(Task to carry out) Copy each line in the data below that contains the word "Version".

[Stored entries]
*** Block opens ***

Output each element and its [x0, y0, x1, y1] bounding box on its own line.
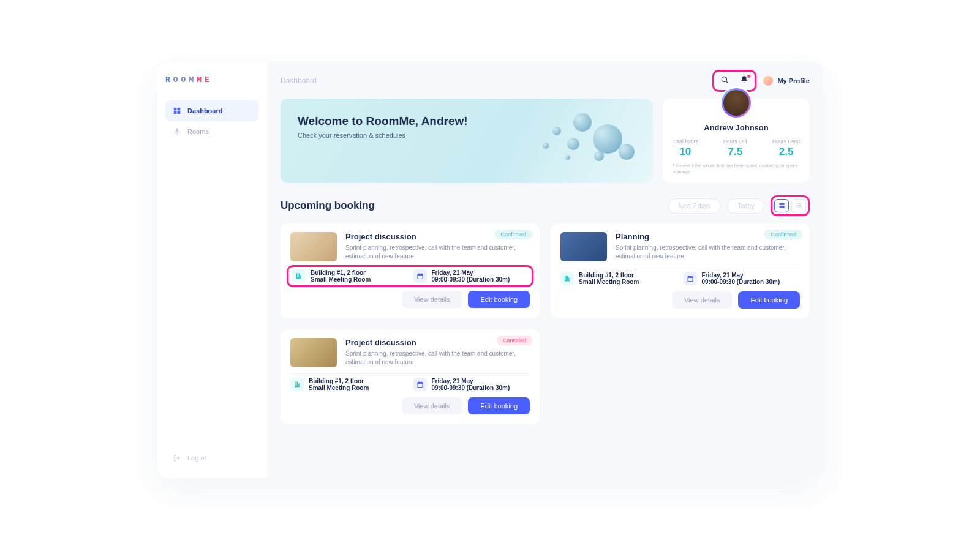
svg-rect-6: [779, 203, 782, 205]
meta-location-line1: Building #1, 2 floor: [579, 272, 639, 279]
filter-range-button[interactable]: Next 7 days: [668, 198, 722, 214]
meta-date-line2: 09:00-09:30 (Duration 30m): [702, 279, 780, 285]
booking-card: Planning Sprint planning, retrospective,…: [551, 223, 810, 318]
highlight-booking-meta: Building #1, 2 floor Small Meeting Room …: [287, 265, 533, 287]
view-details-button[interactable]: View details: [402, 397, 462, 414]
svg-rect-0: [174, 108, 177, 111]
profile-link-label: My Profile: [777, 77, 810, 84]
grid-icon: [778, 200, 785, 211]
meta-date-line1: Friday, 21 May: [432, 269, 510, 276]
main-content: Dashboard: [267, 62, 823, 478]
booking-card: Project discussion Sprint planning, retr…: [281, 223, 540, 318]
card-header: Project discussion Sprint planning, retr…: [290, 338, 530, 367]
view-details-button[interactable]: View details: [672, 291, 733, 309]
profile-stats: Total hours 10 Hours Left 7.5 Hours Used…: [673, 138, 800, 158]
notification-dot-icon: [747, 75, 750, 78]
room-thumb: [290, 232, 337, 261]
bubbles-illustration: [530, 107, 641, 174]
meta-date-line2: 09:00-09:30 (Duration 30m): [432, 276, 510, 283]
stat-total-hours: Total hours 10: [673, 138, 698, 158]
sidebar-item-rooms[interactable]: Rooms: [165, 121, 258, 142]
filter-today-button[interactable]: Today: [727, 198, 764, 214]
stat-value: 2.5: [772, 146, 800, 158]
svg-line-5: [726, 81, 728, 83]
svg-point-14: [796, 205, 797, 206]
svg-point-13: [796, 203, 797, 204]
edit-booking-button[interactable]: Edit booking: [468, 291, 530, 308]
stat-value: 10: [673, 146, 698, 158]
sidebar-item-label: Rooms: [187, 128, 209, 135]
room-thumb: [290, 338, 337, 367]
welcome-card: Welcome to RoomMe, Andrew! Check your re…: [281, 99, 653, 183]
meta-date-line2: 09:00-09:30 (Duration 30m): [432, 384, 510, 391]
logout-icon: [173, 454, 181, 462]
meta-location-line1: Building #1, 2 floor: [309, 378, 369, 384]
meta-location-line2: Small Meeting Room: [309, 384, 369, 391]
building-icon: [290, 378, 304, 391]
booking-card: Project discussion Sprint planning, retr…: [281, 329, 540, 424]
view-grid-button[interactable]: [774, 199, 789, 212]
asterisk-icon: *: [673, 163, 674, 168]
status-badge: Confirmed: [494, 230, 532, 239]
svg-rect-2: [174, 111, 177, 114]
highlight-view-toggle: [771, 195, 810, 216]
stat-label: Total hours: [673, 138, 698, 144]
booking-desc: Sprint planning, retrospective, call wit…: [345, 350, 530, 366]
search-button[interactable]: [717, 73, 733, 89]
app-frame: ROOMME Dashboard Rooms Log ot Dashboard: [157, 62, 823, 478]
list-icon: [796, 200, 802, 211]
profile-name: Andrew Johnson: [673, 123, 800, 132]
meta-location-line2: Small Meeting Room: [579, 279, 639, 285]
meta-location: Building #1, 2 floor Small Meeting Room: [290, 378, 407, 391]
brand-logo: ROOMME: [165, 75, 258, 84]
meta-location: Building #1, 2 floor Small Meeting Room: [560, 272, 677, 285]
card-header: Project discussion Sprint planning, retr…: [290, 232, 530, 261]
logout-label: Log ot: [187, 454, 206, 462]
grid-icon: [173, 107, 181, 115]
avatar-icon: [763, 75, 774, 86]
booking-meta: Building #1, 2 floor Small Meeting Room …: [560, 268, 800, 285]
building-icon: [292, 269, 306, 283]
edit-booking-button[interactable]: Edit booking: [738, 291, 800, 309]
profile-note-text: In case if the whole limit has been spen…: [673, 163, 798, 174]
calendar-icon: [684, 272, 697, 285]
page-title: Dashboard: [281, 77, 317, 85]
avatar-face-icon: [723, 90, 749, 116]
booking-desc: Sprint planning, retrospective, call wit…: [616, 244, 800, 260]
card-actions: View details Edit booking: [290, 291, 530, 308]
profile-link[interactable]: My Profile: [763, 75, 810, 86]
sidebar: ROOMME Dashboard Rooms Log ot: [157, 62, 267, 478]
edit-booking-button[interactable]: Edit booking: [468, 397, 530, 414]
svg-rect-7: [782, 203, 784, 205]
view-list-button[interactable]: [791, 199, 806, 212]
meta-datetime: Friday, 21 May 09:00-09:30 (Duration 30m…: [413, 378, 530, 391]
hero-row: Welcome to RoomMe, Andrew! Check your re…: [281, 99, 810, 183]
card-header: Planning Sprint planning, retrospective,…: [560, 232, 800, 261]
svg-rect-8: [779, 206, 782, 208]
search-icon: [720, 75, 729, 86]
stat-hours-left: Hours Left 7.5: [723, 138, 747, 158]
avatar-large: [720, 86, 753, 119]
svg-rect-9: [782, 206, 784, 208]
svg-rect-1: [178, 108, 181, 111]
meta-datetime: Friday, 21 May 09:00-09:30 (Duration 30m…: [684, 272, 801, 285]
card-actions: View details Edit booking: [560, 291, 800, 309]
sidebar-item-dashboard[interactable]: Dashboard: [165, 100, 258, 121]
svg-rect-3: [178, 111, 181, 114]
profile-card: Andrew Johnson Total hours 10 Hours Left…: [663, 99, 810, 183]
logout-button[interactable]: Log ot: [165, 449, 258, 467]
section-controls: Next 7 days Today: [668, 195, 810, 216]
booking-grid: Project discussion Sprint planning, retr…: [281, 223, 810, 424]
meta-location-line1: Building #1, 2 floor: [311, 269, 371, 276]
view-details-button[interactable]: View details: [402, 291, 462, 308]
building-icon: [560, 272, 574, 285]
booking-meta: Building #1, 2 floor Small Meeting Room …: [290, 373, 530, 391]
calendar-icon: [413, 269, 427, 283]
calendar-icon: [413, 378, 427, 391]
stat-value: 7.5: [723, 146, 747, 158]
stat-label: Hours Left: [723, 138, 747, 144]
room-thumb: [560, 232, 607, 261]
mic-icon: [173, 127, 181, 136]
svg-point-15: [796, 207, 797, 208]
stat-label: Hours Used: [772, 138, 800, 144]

*** Block closes ***
*** Block opens ***

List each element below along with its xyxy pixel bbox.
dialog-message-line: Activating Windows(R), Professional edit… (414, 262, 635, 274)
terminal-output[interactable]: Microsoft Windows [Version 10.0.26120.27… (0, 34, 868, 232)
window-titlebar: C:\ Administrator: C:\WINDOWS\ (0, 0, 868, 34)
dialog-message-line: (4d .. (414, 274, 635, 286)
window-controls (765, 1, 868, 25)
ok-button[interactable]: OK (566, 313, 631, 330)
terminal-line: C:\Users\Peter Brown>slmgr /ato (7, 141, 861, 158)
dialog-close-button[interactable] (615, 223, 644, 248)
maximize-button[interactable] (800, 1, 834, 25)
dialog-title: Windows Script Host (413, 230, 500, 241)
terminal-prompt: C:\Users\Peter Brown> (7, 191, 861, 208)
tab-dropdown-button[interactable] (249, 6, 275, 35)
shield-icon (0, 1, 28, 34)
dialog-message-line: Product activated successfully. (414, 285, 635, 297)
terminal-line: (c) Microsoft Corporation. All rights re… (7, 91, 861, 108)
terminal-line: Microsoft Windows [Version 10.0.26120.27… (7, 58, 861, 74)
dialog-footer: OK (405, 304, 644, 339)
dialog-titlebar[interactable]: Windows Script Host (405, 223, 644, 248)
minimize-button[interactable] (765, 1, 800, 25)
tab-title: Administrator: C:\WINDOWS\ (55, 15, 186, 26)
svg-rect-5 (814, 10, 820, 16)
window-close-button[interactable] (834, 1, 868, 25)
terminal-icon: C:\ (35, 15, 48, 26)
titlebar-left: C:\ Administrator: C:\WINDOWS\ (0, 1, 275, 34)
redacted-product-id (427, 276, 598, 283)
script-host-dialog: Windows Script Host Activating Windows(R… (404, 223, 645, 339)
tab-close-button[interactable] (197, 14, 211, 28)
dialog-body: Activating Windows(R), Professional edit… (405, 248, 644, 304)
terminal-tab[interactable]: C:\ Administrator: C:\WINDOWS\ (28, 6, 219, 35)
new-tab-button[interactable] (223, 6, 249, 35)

*** Block closes ***

(Solution to the exercise)
terminal-output[interactable]: Microsoft Windows [Version 10.0.26120.27… (0, 34, 868, 232)
terminal-line: Microsoft Windows [Version 10.0.26120.27… (7, 58, 861, 74)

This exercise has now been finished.